Comprehending string.gsub

classic Classic list List threaded Threaded
12 messages Options
Reply | Threaded
Open this post in threaded view
|

Comprehending string.gsub

Robert Virding
I am having a bit of trouble comprehending a call to string.gsub in the pm.lua file in thelua-5.2.0 tests. There is a line:

assert(string.gsub("abc", "%w", "%1%0") == "aabbcc")

which works. My problem is that I don't why the substring %1 works and from where it gets its value. As far as I can see there is no captured substring at all. Using %2 generates an error (as I think it should).
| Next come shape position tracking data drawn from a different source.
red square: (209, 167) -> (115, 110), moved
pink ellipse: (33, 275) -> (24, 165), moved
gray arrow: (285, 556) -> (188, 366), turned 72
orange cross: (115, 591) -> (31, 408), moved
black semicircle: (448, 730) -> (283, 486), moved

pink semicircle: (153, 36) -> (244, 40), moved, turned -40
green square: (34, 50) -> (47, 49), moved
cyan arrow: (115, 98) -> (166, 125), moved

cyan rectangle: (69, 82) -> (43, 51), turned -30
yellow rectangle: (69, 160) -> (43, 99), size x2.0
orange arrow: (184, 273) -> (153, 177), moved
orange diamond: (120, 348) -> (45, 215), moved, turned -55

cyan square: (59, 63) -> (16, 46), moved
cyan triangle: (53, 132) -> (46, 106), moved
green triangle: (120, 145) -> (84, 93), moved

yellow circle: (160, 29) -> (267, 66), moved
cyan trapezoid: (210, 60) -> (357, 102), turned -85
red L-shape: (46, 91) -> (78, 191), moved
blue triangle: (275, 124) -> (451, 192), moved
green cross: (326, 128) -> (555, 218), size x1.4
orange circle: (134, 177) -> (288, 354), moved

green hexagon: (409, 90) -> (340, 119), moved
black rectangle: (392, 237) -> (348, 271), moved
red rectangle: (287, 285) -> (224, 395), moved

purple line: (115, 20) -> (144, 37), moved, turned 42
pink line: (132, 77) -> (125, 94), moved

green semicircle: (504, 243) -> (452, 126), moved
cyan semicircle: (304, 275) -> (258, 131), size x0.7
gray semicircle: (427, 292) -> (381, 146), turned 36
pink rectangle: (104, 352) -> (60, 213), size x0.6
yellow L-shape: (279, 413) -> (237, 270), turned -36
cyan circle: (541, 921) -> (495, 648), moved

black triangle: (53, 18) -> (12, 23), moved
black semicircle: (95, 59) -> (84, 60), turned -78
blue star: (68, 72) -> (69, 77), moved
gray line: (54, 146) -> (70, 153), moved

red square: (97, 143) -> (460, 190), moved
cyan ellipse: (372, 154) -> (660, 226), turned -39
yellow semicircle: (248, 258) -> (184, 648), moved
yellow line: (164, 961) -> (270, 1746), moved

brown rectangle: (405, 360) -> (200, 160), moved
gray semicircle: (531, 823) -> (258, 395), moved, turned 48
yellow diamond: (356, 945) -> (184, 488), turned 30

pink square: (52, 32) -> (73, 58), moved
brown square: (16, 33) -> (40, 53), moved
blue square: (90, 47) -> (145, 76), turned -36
Any help would be appreciated.

Robert

Reply | Threaded
Open this post in threaded view
|

Re: Comprehending string.gsub

Peter Cawley
On Fri, Apr 13, 2012 at 11:54 AM, Robert Virding
<[hidden email]> wrote:
> I am having a bit of trouble comprehending a call to string.gsub in the pm.lua file in thelua-5.2.0 tests. There is a line:
>
> assert(string.gsub("abc", "%w", "%1%0") == "aabbcc")
>
> which works. My problem is that I don't why the substring %1 works and from where it gets its value. As far as I can see there is no captured substring at all. Using %2 generates an error (as I think it should).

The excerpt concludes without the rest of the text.